Let’s analyze the four variables in more depth.

Hearing Aid Style

Hearing aids come in a range of styles, and your selection may hinge plainly on cosmetic taste.

The following are some of the most common styles:

Behind-the-ear (BTE) hearing aids – these have the majority of the hearing aid parts included in a small plastic case that rests behind the ear; the case is then linked to an earmold or an earpiece by a piece of clear tubing. Mini-BTE aids can also be found that are scaled-down. These hearing aids are easy to manipulate and simple to maintain.

In-the-ear (ITE) hearing aids – these have all of the hearing aid parts included in a shell that fills in the external portion of the ear. The ITE aids are more compact than the behind-the-ear aids but bigger than the in-the-canal aids. These hearing aids are easier to handle than the more compact in-the-canal aids and less conspicuous than the behind-the-ear aids.

In-the-canal (ITC) hearing aids and completely-in-the-canal (CIC) hearing aids – these hearing aids are enclosed in tiny cases that fit partially or totally in the ear canal, making them nearly imperceptible.

When it comes to picking out a style, consider the tradeoffs among size, ease-of-use, battery life, and functionality, and ensure that you go over these items with your hearing specialist.

Hearing Aid Ease-of-Use

A consideration that is frequently neglected is ease-of-use. While completely-in-the-canal hearing aids have the appeal of being small, they may also be tough to handle, in which case you may desire the behind-the-ear styles.

You may also want to consider digital hearing aids that can be operated with mobile technology, such as a cell phone or digital watch. This makes it convenient to monitor battery life, adjust the volume, and switch among environmental presets programmed by your hearing specialist.

Hearing Aid Functionality

Performance is normally a concern, and you need to consult with your hearing specialist regarding any special situations or activities you frequently perform. For instance, if you regularly use the phone, you’ll probably want hearing aids equipped with telecoils or Bluetooth compatibility.

Also inquire about directional microphones and background noise suppression that can heighten your ability to hear speech and partake in conversation.

Hearing Aid Cost and Financing

Lastly, after considering the above factors, you should figure out the price you’re willing to invest for the benefits you’ll achieve from improved hearing.

While it’s a fact that no one can make this determination for you, virtually all of our patients have felt that the ability to clearly hear sound and speech without continuously straining is truly worth the price.

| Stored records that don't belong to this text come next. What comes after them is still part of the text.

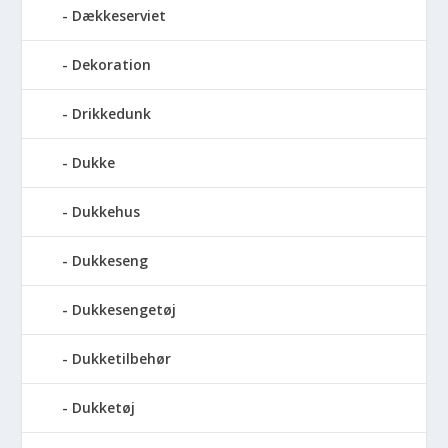
Dækkeserviet
Dekoration
Drikkedunk
Dukke
Dukkehus
Dukkeseng
Dukkesengetøj
Dukketilbehør
Dukketøj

In fact, the monthly cost of a hearing aid is usually less than the monthly cost of cable television—and hearing aids will have a bigger influence on your general quality of life than watching reruns of Law and Order.

Final Considerations

Once you have a notion of what you’re interested in, your hearing specialist can help you to narrow down the options. Then, you can choose the model that meets all of your requirements for style, ease-of-use, functionality, and price.

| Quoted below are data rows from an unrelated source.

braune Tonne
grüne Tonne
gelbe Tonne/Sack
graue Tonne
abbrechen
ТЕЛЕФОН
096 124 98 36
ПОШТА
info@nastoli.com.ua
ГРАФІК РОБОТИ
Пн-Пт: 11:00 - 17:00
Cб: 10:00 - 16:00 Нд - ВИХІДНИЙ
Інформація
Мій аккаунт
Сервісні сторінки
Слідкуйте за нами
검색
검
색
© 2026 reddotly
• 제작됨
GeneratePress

Once you’ve selected your ideal model, your hearing specialist will then custom-program the hearing aids to best amplify sound according to your distinct hearing loss, which was measured during the hearing test (audiogram). And remember, irrespective of the model you go with, it won’t work correctly unless programmed by a hearing care professional.

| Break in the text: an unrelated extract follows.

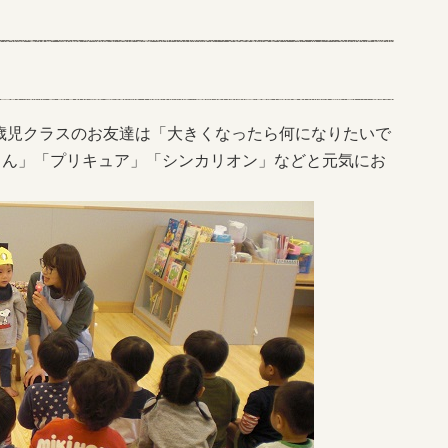
歳児クラスのお友達は「大きくなったら何になりたいで
さん」「プリキュア」「シンカリオン」などと元気にお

Last, you’ll get to try your new hearing aids during the trial period. It will take a bit of time to get accustomed to them, but after a short while you’ll be amazed at how clearly you can hear sound and speech.

If you’re ready to find your optimal pair of hearing aids, talk to us today!

The site information is for educational and informational purposes only and does not constitute medical advice. To receive personalized advice or treatment, schedule an appointment.